Output each record below exactly. No images go in the copy.

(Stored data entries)

******

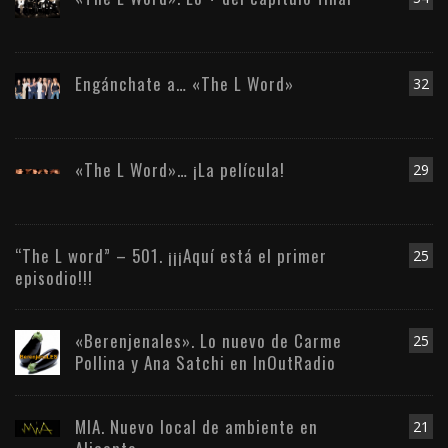
Engánchate a… «The L Word»
32
«The L Word»… ¡La película!
29
“The L word” – 501. ¡¡¡Aquí está el primer
25
episodio!!!
«Berenjenales». Lo nuevo de Carme
25
Pollina y Ana Satchi en InOutRadio
MIA. Nuevo local de ambiente en
21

******

Solution to the problem
Engánchate a… «The L Word»
32
«The L Word»… ¡La película!
29
“The L word” – 501. ¡¡¡Aquí está el primer
25
episodio!!!
«Berenjenales». Lo nuevo de Carme
25
Pollina y Ana Satchi en InOutRadio
MIA. Nuevo local de ambiente en
21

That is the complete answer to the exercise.